Work out how many lines in the data include the string "base"; reply with that number alone.

*** Data excerpts Section Begins ***

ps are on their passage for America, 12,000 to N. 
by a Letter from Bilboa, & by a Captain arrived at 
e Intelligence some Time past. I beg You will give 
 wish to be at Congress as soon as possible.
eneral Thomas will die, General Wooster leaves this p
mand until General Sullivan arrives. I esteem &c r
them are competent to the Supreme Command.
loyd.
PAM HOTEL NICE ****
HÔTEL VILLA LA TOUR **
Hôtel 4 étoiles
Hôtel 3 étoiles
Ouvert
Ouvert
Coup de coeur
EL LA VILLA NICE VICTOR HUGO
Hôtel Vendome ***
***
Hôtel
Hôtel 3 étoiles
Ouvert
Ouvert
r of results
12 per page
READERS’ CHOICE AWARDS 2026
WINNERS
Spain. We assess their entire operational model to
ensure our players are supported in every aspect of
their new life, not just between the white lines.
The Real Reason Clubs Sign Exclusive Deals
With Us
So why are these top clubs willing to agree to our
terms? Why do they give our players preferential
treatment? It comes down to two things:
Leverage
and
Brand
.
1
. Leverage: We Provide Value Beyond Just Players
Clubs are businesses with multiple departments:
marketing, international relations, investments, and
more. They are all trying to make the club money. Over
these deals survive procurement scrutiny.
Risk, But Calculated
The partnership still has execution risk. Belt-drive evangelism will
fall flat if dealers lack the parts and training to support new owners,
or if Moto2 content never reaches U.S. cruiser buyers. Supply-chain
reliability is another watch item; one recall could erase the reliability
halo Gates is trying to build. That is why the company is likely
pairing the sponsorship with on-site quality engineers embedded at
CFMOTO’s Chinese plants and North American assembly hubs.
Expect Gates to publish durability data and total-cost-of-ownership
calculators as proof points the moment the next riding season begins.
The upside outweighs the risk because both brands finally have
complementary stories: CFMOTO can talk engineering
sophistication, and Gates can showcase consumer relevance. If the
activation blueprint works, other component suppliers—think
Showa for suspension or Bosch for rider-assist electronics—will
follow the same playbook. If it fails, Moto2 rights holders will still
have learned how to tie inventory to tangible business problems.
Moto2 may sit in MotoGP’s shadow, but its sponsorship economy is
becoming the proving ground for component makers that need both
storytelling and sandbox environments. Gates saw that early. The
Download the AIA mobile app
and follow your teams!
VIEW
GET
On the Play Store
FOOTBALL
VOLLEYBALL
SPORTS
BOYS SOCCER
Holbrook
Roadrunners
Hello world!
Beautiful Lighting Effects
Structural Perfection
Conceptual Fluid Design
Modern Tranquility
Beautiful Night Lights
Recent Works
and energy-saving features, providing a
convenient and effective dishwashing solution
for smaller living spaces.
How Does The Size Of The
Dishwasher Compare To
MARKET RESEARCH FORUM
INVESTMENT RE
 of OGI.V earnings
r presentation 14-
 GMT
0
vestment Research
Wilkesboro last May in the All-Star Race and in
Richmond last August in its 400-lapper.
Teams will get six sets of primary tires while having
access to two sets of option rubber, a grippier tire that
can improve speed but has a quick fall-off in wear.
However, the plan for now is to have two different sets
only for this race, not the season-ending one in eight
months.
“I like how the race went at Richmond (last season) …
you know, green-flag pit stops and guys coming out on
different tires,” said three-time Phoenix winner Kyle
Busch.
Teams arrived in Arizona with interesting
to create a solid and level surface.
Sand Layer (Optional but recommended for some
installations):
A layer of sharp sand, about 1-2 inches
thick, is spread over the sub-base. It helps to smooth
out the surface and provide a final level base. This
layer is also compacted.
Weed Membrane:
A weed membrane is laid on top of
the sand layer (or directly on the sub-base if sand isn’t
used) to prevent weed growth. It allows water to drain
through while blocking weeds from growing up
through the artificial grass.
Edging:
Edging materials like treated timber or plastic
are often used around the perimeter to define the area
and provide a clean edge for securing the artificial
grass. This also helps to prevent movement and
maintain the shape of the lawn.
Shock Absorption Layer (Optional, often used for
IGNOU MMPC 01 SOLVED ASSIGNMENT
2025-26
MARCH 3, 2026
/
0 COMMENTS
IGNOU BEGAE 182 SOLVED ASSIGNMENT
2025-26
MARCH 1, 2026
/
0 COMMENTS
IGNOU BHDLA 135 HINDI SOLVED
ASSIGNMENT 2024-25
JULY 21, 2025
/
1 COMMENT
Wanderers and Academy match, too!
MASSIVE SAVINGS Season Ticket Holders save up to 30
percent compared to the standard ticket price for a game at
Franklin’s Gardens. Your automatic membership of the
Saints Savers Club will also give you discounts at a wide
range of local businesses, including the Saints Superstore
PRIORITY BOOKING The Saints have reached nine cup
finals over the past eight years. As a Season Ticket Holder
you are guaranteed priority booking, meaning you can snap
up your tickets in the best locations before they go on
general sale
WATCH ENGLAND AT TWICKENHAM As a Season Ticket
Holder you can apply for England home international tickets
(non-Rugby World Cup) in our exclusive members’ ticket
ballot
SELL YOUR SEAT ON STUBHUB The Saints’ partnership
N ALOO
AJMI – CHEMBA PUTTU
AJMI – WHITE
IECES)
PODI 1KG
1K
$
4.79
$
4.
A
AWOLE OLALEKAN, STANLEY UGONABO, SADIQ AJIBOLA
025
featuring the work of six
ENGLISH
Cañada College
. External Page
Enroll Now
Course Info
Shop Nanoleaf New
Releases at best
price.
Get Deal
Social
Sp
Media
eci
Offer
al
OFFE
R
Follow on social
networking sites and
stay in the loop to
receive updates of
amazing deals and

*** Data excerpts Section Ends ***

--- Expected answer ---
3